Selfoss has been rapidly growing for the last few years, much faster than the national average. It is within a one-hour drive of all Iceland’s major nature attractions in the south, including the Golden Circle wonders and the South Coast waterfalls and black sand beaches.

Selfoss got its municipal rights in 1978, and Icelanders sometimes refer to it as the capital of the South. The town started developing in 1891, when Icelanders built a suspension bridge across the Olfusa river.  Olfusa runs through the town, filled with both glacial water and lake water from the Thingvallavatn.

The people of the town base their livelihood on small industries, commerce, agricultural services and tourism.
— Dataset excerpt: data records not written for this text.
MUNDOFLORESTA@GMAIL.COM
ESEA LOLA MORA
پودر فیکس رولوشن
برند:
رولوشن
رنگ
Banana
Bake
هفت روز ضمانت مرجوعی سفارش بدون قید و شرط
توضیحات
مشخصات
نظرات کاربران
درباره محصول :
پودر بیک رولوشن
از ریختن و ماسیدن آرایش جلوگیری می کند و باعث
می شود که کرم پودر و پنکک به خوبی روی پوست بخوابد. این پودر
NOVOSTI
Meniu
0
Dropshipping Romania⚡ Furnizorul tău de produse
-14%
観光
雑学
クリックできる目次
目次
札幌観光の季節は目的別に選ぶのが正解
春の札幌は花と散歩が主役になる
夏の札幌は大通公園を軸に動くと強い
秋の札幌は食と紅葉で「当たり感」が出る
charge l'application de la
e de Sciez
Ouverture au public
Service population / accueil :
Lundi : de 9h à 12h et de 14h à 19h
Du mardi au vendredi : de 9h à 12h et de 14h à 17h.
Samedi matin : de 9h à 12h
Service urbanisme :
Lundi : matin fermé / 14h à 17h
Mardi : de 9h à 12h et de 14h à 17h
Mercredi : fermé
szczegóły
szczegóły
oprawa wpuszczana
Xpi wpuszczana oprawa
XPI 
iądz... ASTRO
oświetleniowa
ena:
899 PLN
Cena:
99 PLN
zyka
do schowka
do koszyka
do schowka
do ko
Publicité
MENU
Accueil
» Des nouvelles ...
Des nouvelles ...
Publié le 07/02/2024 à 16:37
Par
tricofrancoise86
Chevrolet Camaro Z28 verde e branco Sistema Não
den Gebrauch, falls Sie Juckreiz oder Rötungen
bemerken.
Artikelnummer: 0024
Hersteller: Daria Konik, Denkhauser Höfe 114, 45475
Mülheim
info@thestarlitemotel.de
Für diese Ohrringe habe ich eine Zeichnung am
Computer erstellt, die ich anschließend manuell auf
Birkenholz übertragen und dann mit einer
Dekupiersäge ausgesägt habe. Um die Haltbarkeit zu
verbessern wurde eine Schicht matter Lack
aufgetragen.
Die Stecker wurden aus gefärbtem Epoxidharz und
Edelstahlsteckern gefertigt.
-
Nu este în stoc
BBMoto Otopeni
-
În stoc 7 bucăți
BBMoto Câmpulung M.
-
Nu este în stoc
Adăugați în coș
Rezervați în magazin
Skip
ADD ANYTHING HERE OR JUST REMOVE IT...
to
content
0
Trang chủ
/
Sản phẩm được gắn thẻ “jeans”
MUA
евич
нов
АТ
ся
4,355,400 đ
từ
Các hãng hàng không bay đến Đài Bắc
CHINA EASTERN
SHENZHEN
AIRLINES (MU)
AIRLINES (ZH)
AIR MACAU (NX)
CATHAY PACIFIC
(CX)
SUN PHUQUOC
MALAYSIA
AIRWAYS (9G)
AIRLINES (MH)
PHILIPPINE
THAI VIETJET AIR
In fact, some Selfoss residents commute to work in Reykjavik, which is about one hour away by car.  They enjoy the town’s friendly and family oriented atmosphere.

A Town in Touch with the Past

Some towns are old, and some are new. However, in Selfoss the past connects with the present in a truly unique way. Thirty-five historic buildings that had been fire damaged or had fallen into disrepair now have a new life.  The locals have reconstructed the buildings to serve as a beautiful cultural center in the downtown area. The new Selfoss Centre hosts shops, restaurants, accommodation and cultural activities of different kinds.

Selfoss is a great base to explore South Iceland, and visitors will find plenty of choices for dining and activities.  Additionally, the town has one of the largest geothermal swimming pool complexes in South Iceland.